You’re reading this because I have moved into the transition from life to death. My amazing marketing strategist and friend, Jessica Norman, has agreed to publish this open letter.
For my followers, I sincerely thank you and appreciate your many encouraging comments throughout my cancer journey starting in 2018. You may not know it, but those comments often made my day many times over. I devour positive feedback. Yet as you know, I have had some naysayers exclaiming I was over exaggerating my condition and promoting lies that my way of eating was a healthy diet. Transparency has been my intention throughout this entire journey. I hope you can learn from my experiences and apply it to your own health and wellness.
My Cancer Journey is a Gift from God
After my diagnosis of incurable bone marrow cancer, I had the opportunity to learn and experience many lessons. I learned empathy, forgiveness, and the power of love and making memories. I also learned how to muster the power to meet a challenge head-on and overcome a dire prognosis of 3-6 months to live.
Everyone has read my story if they have followed my Blogs. I’ve lived a life of quality on my terms. Of course, there have been several severe setbacks for a variety of reasons. But I have climbed out of my abyss of depression each time and have moved onto thriving again and again.
The way I see it, I’ve negotiated “bonus time”. If I had done the conventional treatment, I wouldn’t have had these bonus years. I listened to my body and gave it what it needed to fight this cancer. Because of this, I was able to thrive. That time allowed me to connect with all of you, as well as spend precious time with my family and friends.
From day one of my journey, I decided to be completely transparent about what was working for me and what was not working. My desire was to share thoughts, experiences, and protocols that most people with serious medical diagnoses could never find. I wanted to provide the information and resources that many medical doctors don’t share with their patients or don’t even know themselves. I have maintained that our body is designed to heal itself if it is given what is vitally needs and if everything that could be toxic in any way is avoided.
Our “moment of life’s transition” is when our soul leaves our body at death.
This is a topic most societies shun.
In the medical profession, we do almost everything to stay alive and keep our patients alive. We engage our patients to take care of themselves and teach a myriad of proactive steps to wellness. All this is done to be the best we can be as we pursue our journey here on earth.
But all of us come to the end of our story. All of us must die. But how do we prepare for death? How do we make dying as beautiful as our years of living? How do our loved ones adjust? What happens after we die?
Preparation for death is the ultimate moment that gets almost no attention but is experienced by everyone at some point in time. Death must be a topic that is discussed openly and candidly before a person dies. Rarely is this done in our society today.
I shared a blog a while back with a personal story about my dad. You can read it in its entirety HERE, but the biggest takeaway is how to approach the transition from life to death. It’s something worth talking about and sharing with your loved ones. My dad’s situation was very different than mine. I feel fortunate to have shared this time with my family, friends, and all of you.
My Concluding Thoughts
I embrace death and dying as the beautiful end to one’s life journey.
We come into this world alone, and we leave this world all alone. It’s not sad. It’s just the way it is. But the time spent in between these events defines us.
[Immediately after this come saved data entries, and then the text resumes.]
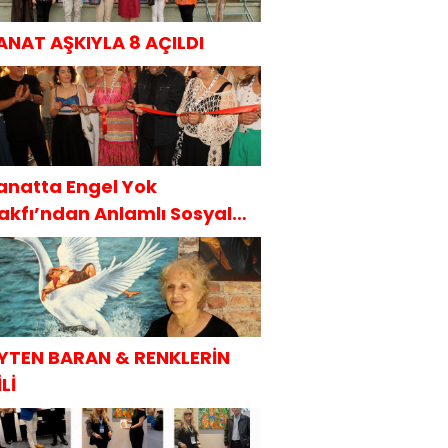
ANAT AŞKIYLA 8 AÇILDI
anatta Engel Yok
akfı’ndan Anlamlı Sosyal
orumluluk Projesi
YTEN BARAN & RENKLERİN
Lİ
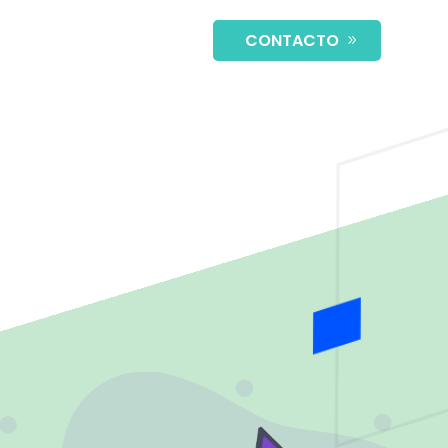
CONTACTO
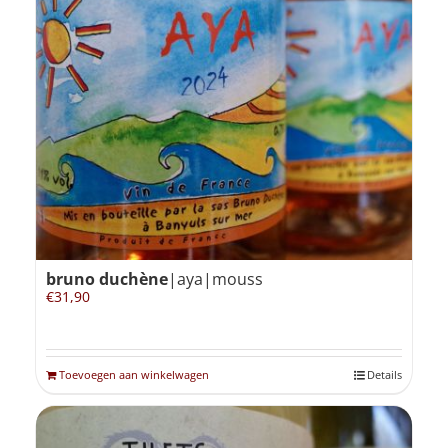
bruno duchène
|aya|mouss
€
31,90
Toevoegen aan winkelwagen
Details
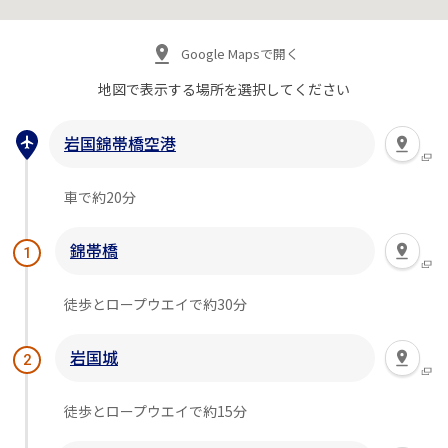
Google Mapsで開く
地図で表示する場所を
選択してください
岩国錦帯橋空港
車で約20分
錦帯橋
1
徒歩とロープウエイで約30分
岩国城
2
徒歩とロープウエイで約15分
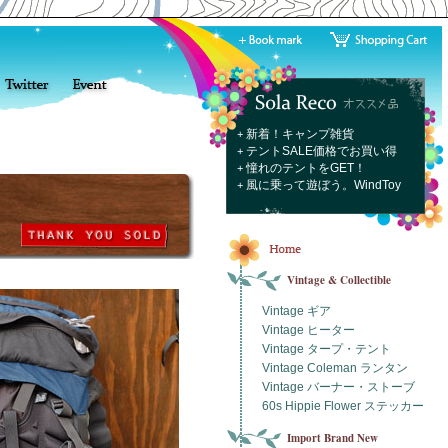
新着！キャンプ雑貨
+
テントSALE価格でお買い得
+
憧れのテントをGET！
+
風に乗って遊ぼう。WindToy
+
Vintage & Collectible
Vintage ギア
Vintage ヒーター
Vintage タープ・テント
Vintage Coleman ランタン
Vintage バーナー・ストーブ
60s Hippie Flower ステッカー
Import Brand New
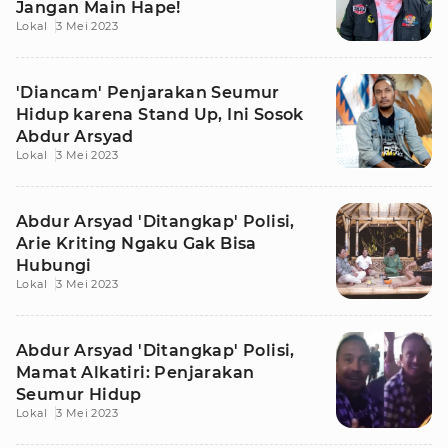
Jangan Main Hape!
Lokal
3 Mei 2023
'Diancam' Penjarakan Seumur
Hidup karena Stand Up, Ini Sosok
Abdur Arsyad
Lokal
3 Mei 2023
Abdur Arsyad 'Ditangkap' Polisi,
Arie Kriting Ngaku Gak Bisa
Hubungi
Lokal
3 Mei 2023
Abdur Arsyad 'Ditangkap' Polisi,
Mamat Alkatiri: Penjarakan
Seumur Hidup
Lokal
3 Mei 2023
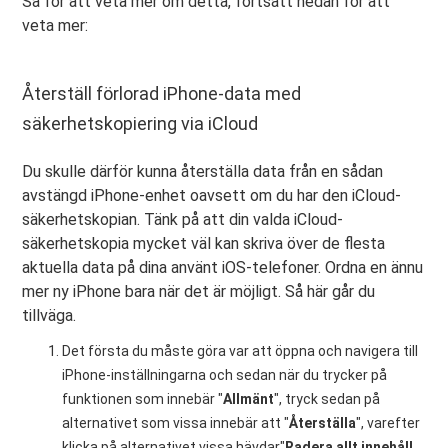
Så för att veta mer om detta, fortsätt nedan för att
veta mer:
Återställ förlorad iPhone-data med
säkerhetskopiering via iCloud
Du skulle därför kunna återställa data från en sådan
avstängd iPhone-enhet oavsett om du har den iCloud-
säkerhetskopian. Tänk på att din valda iCloud-
säkerhetskopia mycket väl kan skriva över de flesta
aktuella data på dina använt iOS-telefoner. Ordna en ännu
mer ny iPhone bara när det är möjligt. Så här går du
tillväga.
Det första du måste göra var att öppna och navigera till
iPhone-inställningarna och sedan när du trycker på
funktionen som innebär "
Allmänt
", tryck sedan på
alternativet som vissa innebär att "
Återställa
", varefter
klicka på alternativet vissa hävdar"
Radera allt innehåll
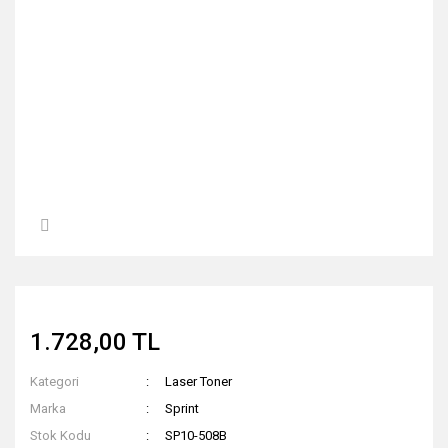
1.728,00 TL
Kategori
Laser Toner
Marka
Sprint
Stok Kodu
SP10-508B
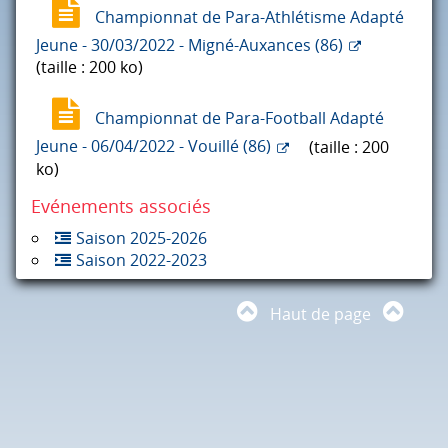
Championnat de Para-Athlétisme Adapté
Jeune - 30/03/2022 - Migné-Auxances (86)
(taille : 200 ko)
Championnat de Para-Football Adapté
Jeune - 06/04/2022 - Vouillé (86)
(taille : 200
ko)
Evénements associés
Saison 2025-2026
Saison 2022-2023
Haut de page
For the most part, we cannot determine how and when we will die. But we can control how we live. At any point in our life, we can make changes to improve our situation physically, emotionally, and spiritually. We can make lasting memories. We can affect many people by our actions. Material things come and go. Yet, the intangible and beautiful things in life are what really matters. Don’t give up no matter where you are in life. I am a perfect example of not giving up.
Eventually, the way we live our life and eventually prepare for death add up to the culmination of the amazing paths we travel. When the time is right, it is critically important for all of us to discuss death with our loved ones. We must express our fears, desires, and love that surround this normal passage of life into the spirit world.
What comes after death is the subject of many esoteric writings and research.
I believe that we are more than our physical body. After physical death, our soul exits our body. After that moment, we are not alone. I believe we are reunited with many souls that have been our guides and companions for eons. We enter our real home in the spirit world. This is where I am going, or this is where I am as you read this. It’s as natural as anything you can imagine.
I share my thoughts about what to expect after death in Death – Preparing for the Transition. It was therapeutic for me to research and write this paper You may find this information helps you prepare for your life’s transition. It also might help others prepare for their life’s transition as well as help caregivers assist with a loved one’s transition.
My Wish For You
Take my learnings to heart. You don’t have to eat exactly like I did or follow my Unconventional Cancer Protocols to a tee. But know that many of us WILL get sick. Our loved ones will get sick. But you’re not helpless. There are so many things you can do, even when the outlook is grim. Take it from me, not only did I outlive my prognosis, but I was also able to thrive during that time!
Pay attention to your gut health. Make dental health a priority. Eliminate things that you know are bad for you, even if the FDA allows them to remain in our lives or not.
Making these changes to your daily life will help empower you to retain your good health for as long as possible. And take it from me, your health is the most priceless form of wealth.